TASK DETAILS – Among the entries that follow, how many lines contain the string "taxable"? Answer with that number only.

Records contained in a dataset
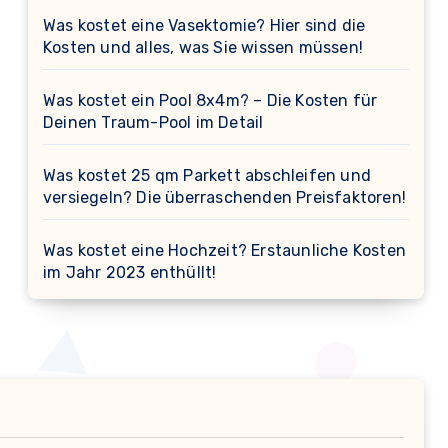
Was kostet eine Vasektomie? Hier sind die
Kosten und alles, was Sie wissen müssen!
Was kostet ein Pool 8x4m? – Die Kosten für
Deinen Traum-Pool im Detail
Was kostet 25 qm Parkett abschleifen und
versiegeln? Die überraschenden Preisfaktoren!
Was kostet eine Hochzeit? Erstaunliche Kosten
im Jahr 2023 enthüllt!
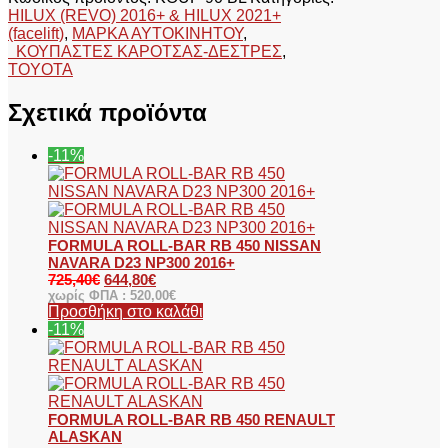
HILUX (REVO) 2016+ & HILUX 2021+
(facelift)
,
ΜΑΡΚΑ ΑΥΤΟΚΙΝΗΤΟΥ
,
ΚΟΥΠΑΣΤΕΣ ΚΑΡΟΤΣΑΣ-ΔΕΣΤΡΕΣ
,
TOYOTA
Σχετικά προϊόντα
-11%
FORMULA ROLL-BAR RB 450 NISSAN
NAVARA D23 NP300 2016+
725,40
€
644,80
€
χωρίς ΦΠΑ :
520,00
€
Προσθήκη στο καλάθι
-11%
FORMULA ROLL-BAR RB 450 RENAULT
ALASKAN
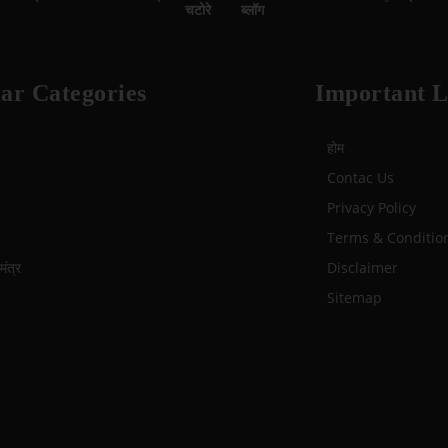
चटोरे
ब्लॉग
ar Categories
Important L
होम
Contac Us
Privacy Policy
Terms & Conditio
ंत्र
Disclaimer
Sitemap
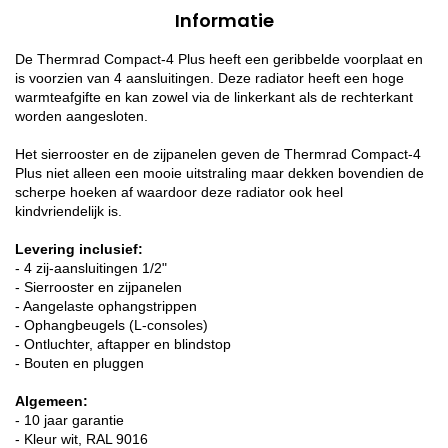
Informatie
De Thermrad Compact-4 Plus heeft een geribbelde voorplaat en
is voorzien van 4 aansluitingen. Deze radiator heeft een hoge
warmteafgifte en kan zowel via de linkerkant als de rechterkant
worden aangesloten.
Het sierrooster en de zijpanelen geven de Thermrad Compact-4
Plus niet alleen een mooie uitstraling maar dekken bovendien de
scherpe hoeken af waardoor deze radiator ook heel
kindvriendelijk is.
Levering inclusief:
- 4 zij-aansluitingen 1/2"
- Sierrooster en zijpanelen
- Aangelaste ophangstrippen
- Ophangbeugels (L-consoles)
- Ontluchter, aftapper en blindstop
- Bouten en pluggen
Algemeen:
- 10 jaar garantie
- Kleur wit, RAL 9016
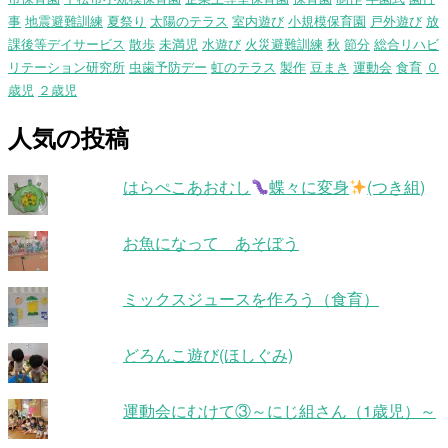
事
地震避難訓練
夏祭り
太陽のテラス
室内遊び
小規模保育園
戸外遊び
放
課後等デイサービス
散歩
未満児
水遊び
火災避難訓練
秋
節分
総合リハビ
リテーション研究所
虫歯予防デー
虹のテラス
製作
豆まき
運動会
食育
０
歳児
２歳児
人気の投稿
はらぺこあおむし
蝶々に変身
(つき組)
お魚になって あそぼう
ミックスジュースを作ろう（食育）
どろんこ遊び(ほしぐみ)
運動会にむけて③～にじ組さん（1歳児）～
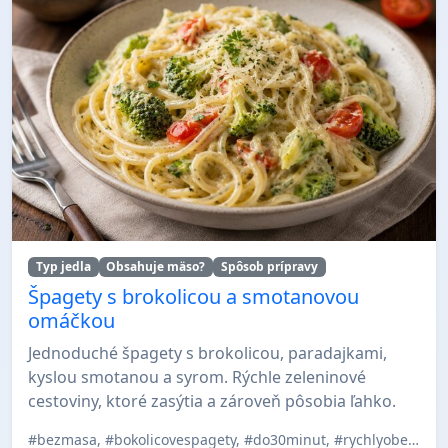
Typ jedla
Obsahuje mäso?
Spôsob prípravy
Špagety s brokolicou a smotanovou
omáčkou
Jednoduché špagety s brokolicou, paradajkami,
kyslou smotanou a syrom. Rýchle zeleninové
cestoviny, ktoré zasýtia a zároveň pôsobia ľahko.
#bezmasa, #bokolicovespagety, #do30minut, #rychlyobed, #spagety, #zdravejedlo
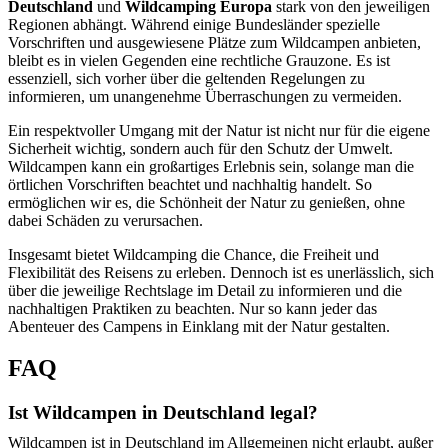
Deutschland
und
Wildcamping Europa
stark von den jeweiligen
Regionen abhängt. Während einige Bundesländer spezielle
Vorschriften und ausgewiesene Plätze zum Wildcampen anbieten,
bleibt es in vielen Gegenden eine rechtliche Grauzone. Es ist
essenziell, sich vorher über die geltenden Regelungen zu
informieren, um unangenehme Überraschungen zu vermeiden.
Ein respektvoller Umgang mit der Natur ist nicht nur für die eigene
Sicherheit wichtig, sondern auch für den Schutz der Umwelt.
Wildcampen kann ein großartiges Erlebnis sein, solange man die
örtlichen Vorschriften beachtet und nachhaltig handelt. So
ermöglichen wir es, die Schönheit der Natur zu genießen, ohne
dabei Schäden zu verursachen.
Insgesamt bietet Wildcamping die Chance, die Freiheit und
Flexibilität des Reisens zu erleben. Dennoch ist es unerlässlich, sich
über die jeweilige Rechtslage im Detail zu informieren und die
nachhaltigen Praktiken zu beachten. Nur so kann jeder das
Abenteuer des Campens in Einklang mit der Natur gestalten.
FAQ
Ist Wildcampen in Deutschland legal?
Wildcampen ist in Deutschland im Allgemeinen nicht erlaubt, außer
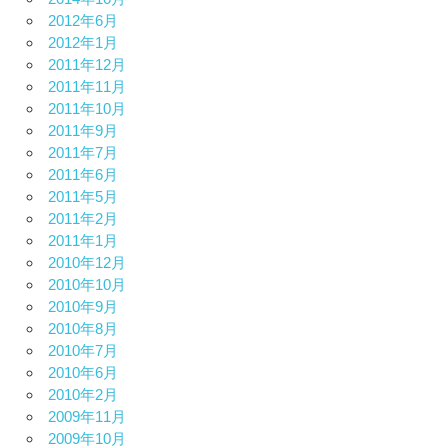
2012年6月
2012年1月
2011年12月
2011年11月
2011年10月
2011年9月
2011年7月
2011年6月
2011年5月
2011年2月
2011年1月
2010年12月
2010年10月
2010年9月
2010年8月
2010年7月
2010年6月
2010年2月
2009年11月
2009年10月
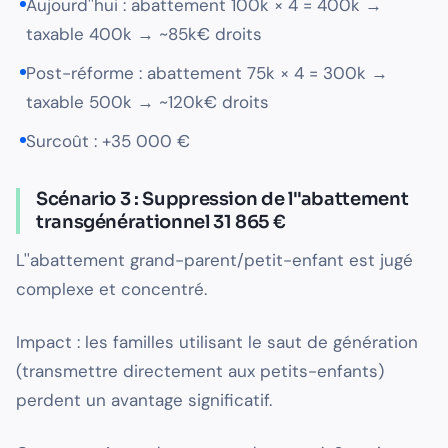
Aujourd''hui : abattement 100k × 4 = 400k →
taxable 400k → ~85k€ droits
Post-réforme : abattement 75k × 4 = 300k →
taxable 500k → ~120k€ droits
Surcoût : +35 000 €
Scénario 3 : Suppression de l''abattement
transgénérationnel 31 865 €
L''abattement grand-parent/petit-enfant est jugé
complexe et concentré.
Impact : les familles utilisant le saut de génération
(transmettre directement aux petits-enfants)
perdent un avantage significatif.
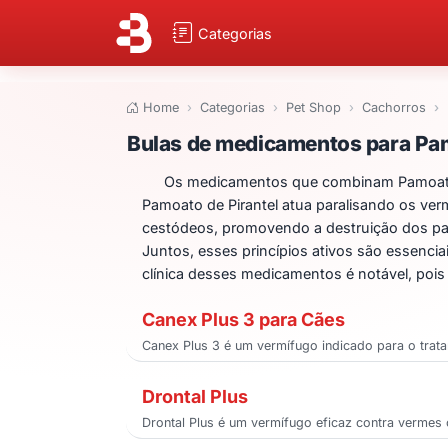
Categorias
Home
Categorias
Pet Shop
Cachorros
Bulas de medicame
Bulas de medicamentos para Pamo
Os medicamentos que combinam Pamoato de
Pamoato de Pirantel atua paralisando os verme
cestódeos, promovendo a destruição dos par
Juntos, esses princípios ativos são essenci
clínica desses medicamentos é notável, pois
Canex Plus 3 para Cães
Canex Plus 3 é um vermífugo indicado para o trat
Drontal Plus
Drontal Plus é um vermífugo eficaz contra vermes c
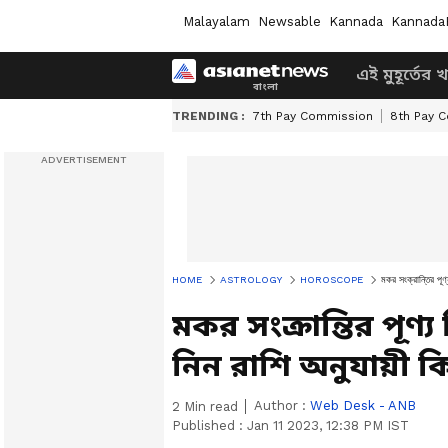
Malayalam
Newsable
Kannada
Kannada
এই মুহূর্তের 
TRENDING :
7th Pay Commission
8th Pay 
HOME
ASTROLOGY
HOROSCOPE
মকর সংক্রান্তির পূণ
মকর সংক্রান্তির পূণ
নিন রাশি অনুযায়ী 
Author :
Web Desk - ANB
2
Min read
Published :
Jan 11 2023, 12:38 PM IST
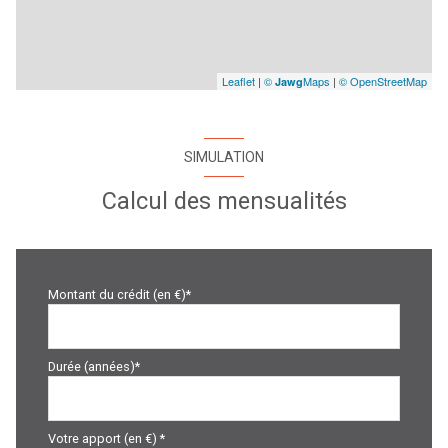
Leaflet
|
©
Maps
|
© OpenStreetMap
Jawg
SIMULATION
Calcul des mensualités
Montant du crédit (en €)*
Durée (années)*
Votre apport (en €) *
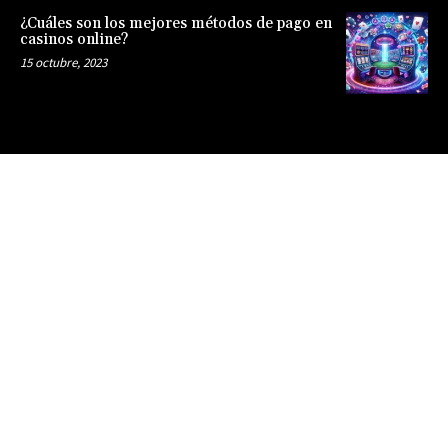
¿Cuáles son los mejores métodos de pago en
casinos online?
15 octubre, 2023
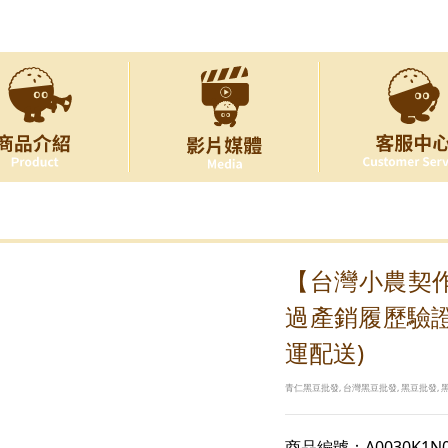
【台灣小農契作
過產銷履歷驗
運配送)
青仁黑豆批發, 台灣黑豆批發, 黑豆批發, 黑
商品編號：A0030K1N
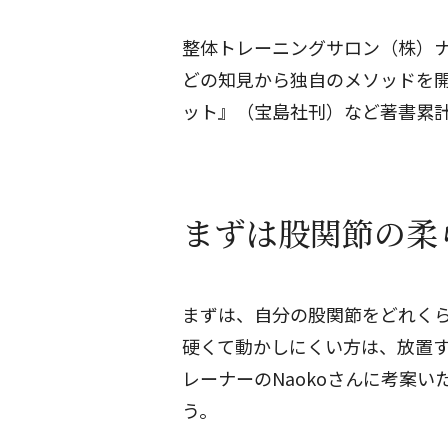
整体トレーニングサロン（株）
どの知見から独自のメソッドを開
ット』（宝島社刊）など著書累計
まずは股関節の柔
まずは、自分の股関節をどれく
硬くて動かしにくい方は、放置
レーナーのNaokoさんに考案
う。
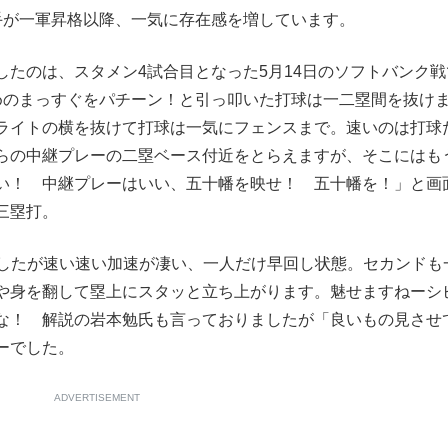
手が一軍昇格以降、一気に存在感を増しています。
もっと見る
たのは、スタメン4試合目となった5月14日のソフトバンク戦
めのまっすぐをパチーン！と引っ叩いた打球は一二塁間を抜け
ライトの横を抜けて打球は一気にフェンスまで。速いのは打球
らの中継プレーの二塁ベース付近をとらえますが、そこにはも
い！ 中継プレーはいい、五十幡を映せ！ 五十幡を！」と画
三塁打。
したが速い速い加速が凄い、一人だけ早回し状態。セカンドも
や身を翻して塁上にスタッと立ち上がります。魅せますねーシ
な！ 解説の岩本勉氏も言っておりましたが「良いもの見させ
ーでした。
ADVERTISEMENT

RESPONSE AREA – 2